La mastectomie préventive est-elle une forme de « mutilation »?  A mon avis, c’est plutôt le cancer qui mutile et laisse des traces.  Dans mon cas, il s’agit d’une toute petite cicatrice en forme de sourire, une blessure de guerre que je préfère oublier. 

Et les cicatrices d'Angelina Jolie?  Ce sont les frontières d'un territoire qu'elle a elle même tracées et que le cancer ne franchira pas.

11 mai 2013

Y a-t-il un médecin dans la salle?


« Oh my God!  Tes cheveux repoussent! ».  C’est le commentaire unanime à chaque fois que je rencontre des amis. 

J’arbore un duvet de poussin de pâques.  Un drôle de look hybride entre la coupe militaire et le radical punk.  Je passe machinalement ma main sur ce doux tapis et je souris.  Il y a huit mois, j’apprenais en affichant presque de la nonchalance que j’avais le cancer.  J’avais cette attitude du « même pas peur », riant de ce petit éclat de mort pris sous mon sein gauche.  Je n’étais pas pressée de me faire opérer et rien au monde n’allait me faire rater les vacances prévues à Sydney avec ma bonne amie Chantal B.   Nous avons arpenté la ville, pillé les boutiques, éclusé quelques verres pendant nos 5 à 7 improvisés.  Nous avons surtout ri de la tournure du destin, fière de ne pas se laisser démonter devant la plus terrible des maladies, CANCER, ces six lettres qui marquent au fer rouge. 

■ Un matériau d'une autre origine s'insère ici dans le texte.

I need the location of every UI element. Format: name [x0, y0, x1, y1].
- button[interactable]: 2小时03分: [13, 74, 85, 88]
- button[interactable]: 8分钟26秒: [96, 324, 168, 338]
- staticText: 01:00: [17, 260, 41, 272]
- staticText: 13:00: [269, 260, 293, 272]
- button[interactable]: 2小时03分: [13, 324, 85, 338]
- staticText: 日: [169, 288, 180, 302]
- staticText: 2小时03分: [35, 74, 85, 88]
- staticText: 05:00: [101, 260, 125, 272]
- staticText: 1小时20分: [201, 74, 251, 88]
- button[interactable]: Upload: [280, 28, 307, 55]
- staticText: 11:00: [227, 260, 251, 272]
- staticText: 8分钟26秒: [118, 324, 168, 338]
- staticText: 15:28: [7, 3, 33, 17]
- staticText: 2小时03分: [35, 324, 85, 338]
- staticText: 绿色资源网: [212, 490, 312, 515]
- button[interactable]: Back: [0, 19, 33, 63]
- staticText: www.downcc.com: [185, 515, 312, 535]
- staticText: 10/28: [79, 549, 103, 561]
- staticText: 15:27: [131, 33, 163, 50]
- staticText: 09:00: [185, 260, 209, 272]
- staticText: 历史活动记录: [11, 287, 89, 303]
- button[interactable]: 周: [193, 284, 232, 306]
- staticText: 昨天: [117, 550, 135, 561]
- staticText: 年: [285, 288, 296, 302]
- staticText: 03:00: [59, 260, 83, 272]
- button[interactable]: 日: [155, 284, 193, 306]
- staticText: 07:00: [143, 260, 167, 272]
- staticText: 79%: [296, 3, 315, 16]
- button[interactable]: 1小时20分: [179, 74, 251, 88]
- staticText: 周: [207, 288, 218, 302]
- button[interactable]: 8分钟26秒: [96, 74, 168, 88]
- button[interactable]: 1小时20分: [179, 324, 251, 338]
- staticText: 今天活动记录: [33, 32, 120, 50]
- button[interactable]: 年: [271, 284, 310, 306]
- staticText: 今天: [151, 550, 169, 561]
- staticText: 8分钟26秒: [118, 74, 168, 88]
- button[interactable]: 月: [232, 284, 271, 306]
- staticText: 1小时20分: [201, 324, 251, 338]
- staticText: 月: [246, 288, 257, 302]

Les vacances ont fini par finir.  Chantal B. a repris son avion direction Montréal.  Et c’est là que j’ai commencé à sentir la cuisante brûlure du mot qui s’imprimait en moi.  Fuck, j’ai le cancer…

Huit mois plus tard, le cancer est guéri mais la brûlure fait encore mal de temps en temps.  Il y a la nostalgie des beaux jours en Nouvelle-Calédonie, les soupirs des enfants devant les albums photos, l’aventure avortée…

Est-ce qu’il y a un traitement pour guérir le vague à l’âme?  Nous aurions besoin d’une prescription pour une famille de 5.